| PhD Viva


Name of the Speaker: Ms. Nisha Varghese (EE19D750)
Guide: Dr. Rajagopalan AN
Online meeting link: https://meet.google.com/ijh-cafz-dsb
Date/Time: 24th June 2025 (Tuesday), 11 AM
Title: Enhanced visual understanding for terrestrial and underwater scenes

Abstract :

This work presents frameworks for enhanced visual understanding in terrestrial and underwater environments. In terrestrial scenes, by utilizing multi-camera systems with wide field-of-view (FOV) cameras, our approach enables continuous tracking of multiple moving point targets. We also address the motion deblurring in gimbal-based imaging systems, which can be used to expand the coverage of the visually monitored area. For underwater (UW) scenarios, the proposed method enhances visual clarity through effective image restoration and depth estimation in both well-lit and low-light conditions.

Multiple point target tracking is important in surveillance and security applications to issue early warnings of approaching threatening targets. To enhance the scene understanding, a multi-camera system can be used to track the point targets, which is more effective due to the extensive coverage. First, to track point targets in a single camera, we propose a detection and a systematic track association method. For tracking targets across multiple cameras, a proper data association for point targets is required, which is an unexplored research area. We propose the first-ever data association scheme for multiple-point target tracking across multiple cameras, utilizing epipolar geometry and the 3D angles of the point targets. We also address the lens distortion problem in the wide field-of-view (FOV) cameras used in such tracking applications. To accurately calibrate a wide-FOV camera, we obtained data from an existing experimental setup with a pan-tilt system and a fixed-point thermal source, as traditional methods using calibration patterns are unsuitable for wide-FOV cameras, and deep learning-based approaches lack generalizability to unseen scenes. Next, we focus on improving visual perception of terrestrial scenes using camera-gimbal systems that undergo fast to-and-fro rotational motion to surveil an extended field-of-view. Fast motion of the gimbal results in significant motion blur in the captured images. In this work, we address the problem of real-time motion deblurring in images captured by a real gimbal-based system. We propose two blur-kernel estimation methods and reveal how a priori knowledge of the blur-kernel can be used in conjunction with non-blind deblurring methods to achieve real-time performance. We also propose a Gyro-guided deep learning network for real-time motion deblurring, which has generalization capability.

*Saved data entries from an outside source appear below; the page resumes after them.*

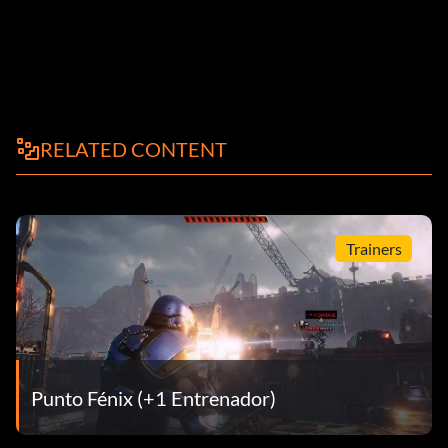
RELATED CONTENT
Trainers
Punto Fénix (+1 Entrenador)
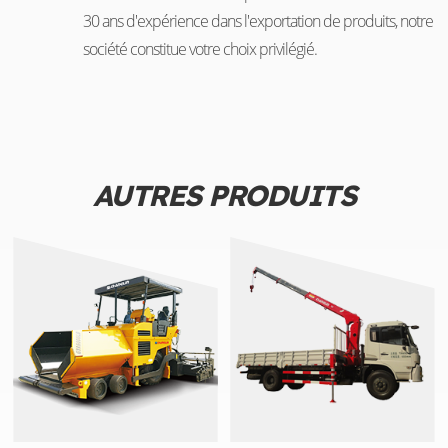
30 ans d'expérience dans l'exportation de produits, notre
société constitue votre choix privilégié.
AUTRES PRODUITS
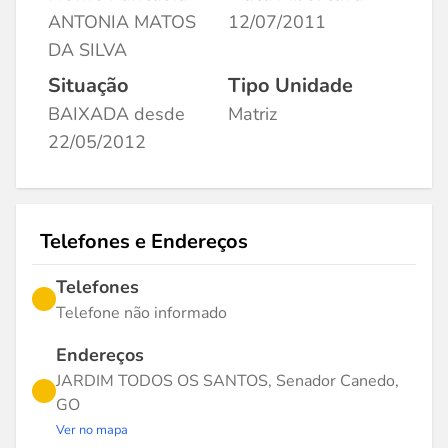
ANTONIA MATOS
12/07/2011
DA SILVA
Situação
Tipo Unidade
BAIXADA desde
Matriz
22/05/2012
Telefones e Endereços
Telefones
Telefone não informado
Endereços
JARDIM TODOS OS SANTOS, Senador Canedo,
GO
Ver no mapa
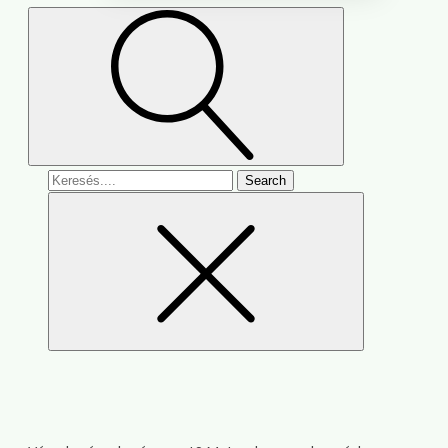
Search
for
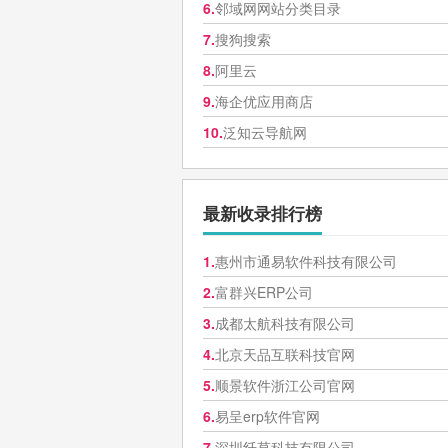
6.
邻域网网站分类目录
7.
搜狗搜索
8.
阿里云
9.
海企优应用商店
10.
泛知云导航网
最新收录排行榜
1.
惠州市通易软件科技有限公司
2.
富群兴ERP公司
3.
成都太航科技有限公司
4.
北京天品互联科技官网
5.
顺景软件浙江公司官网
6.
易呈erp软件官网
7.
深圳纤草科技有限公司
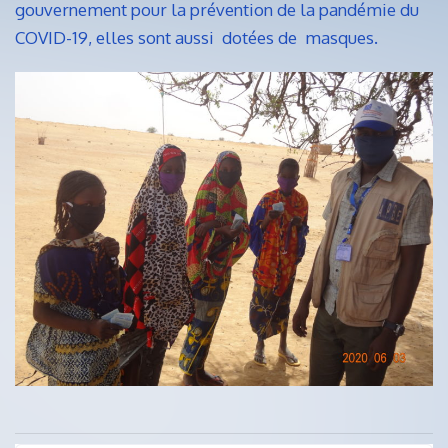
gouvernement pour la prévention de la pandémie du
COVID-19, elles sont aussi dotées de masques.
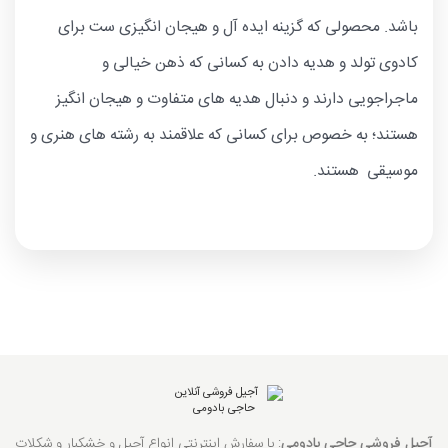
باشد. محصولی که گزینه ایده آل و هیجان انگیزی ست برای
کادوی تولد و هدیه دادن به کسانی که ذهن خیالی و
ماجراجویی دارند و دنبال هدیه های متفاوت و هیجان انگیز
هستند؛ به خصوص برای کسانی که علاقمند به رشته های هنری و
موسیقی هستند.
آجیل فروشی حاجی بادومی
: با سفارش اینترنتی انواع آجیل و خشکبار و شکلات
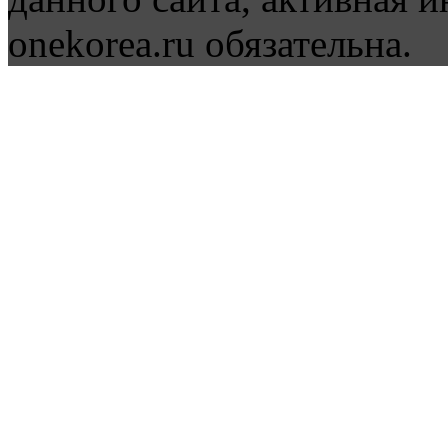
onekorea.ru обязательна.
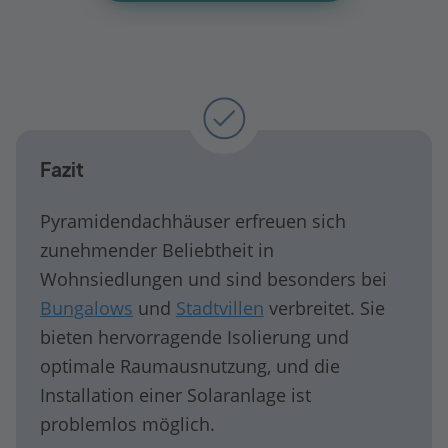
Fazit
Pyramidendachhäuser erfreuen sich
zunehmender Beliebtheit in
Wohnsiedlungen und sind besonders bei
Bungalows
und
Stadtvillen
verbreitet. Sie
bieten hervorragende Isolierung und
optimale Raumausnutzung, und die
Installation einer Solaranlage ist
problemlos möglich.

UW images often suffer from low contrast and contain inaccurate colors due to wavelength-dependent light scattering and absorption in water. For the enhanced visual understanding of the UW environment, depth estimation and image restoration from UW images is an important precursor. By harnessing the physical model for UW image formation in conjunction with the view-synthesis constraint on neighboring frames, we propose a self-supervised network that simultaneously outputs the depth map and the restored image in real-time. Extensive experiments on different UW datasets establish the superiority of our proposed method over prior art. Most of the UW image restoration and depth estimation methods including ours have been devised for images under normal lighting. Consequently, they struggle to perform on poorly lit UW images. Hence, we extend our work on normally-lit UW images to low-light UW (LLUW) images by incorporating the Retinex model and the stereo image geometry into our previous framework. For training this network, we have collected a UW dataset with stereo pairs of low-light and normally-lit UW images. Here, we also propose a masking scheme to prevent dynamic transients in monocular frames from misguiding the learning process. Evaluations on different LLUW datasets demonstrate the superiority and generalization ability of our proposed method over existing state-of-the-art methods.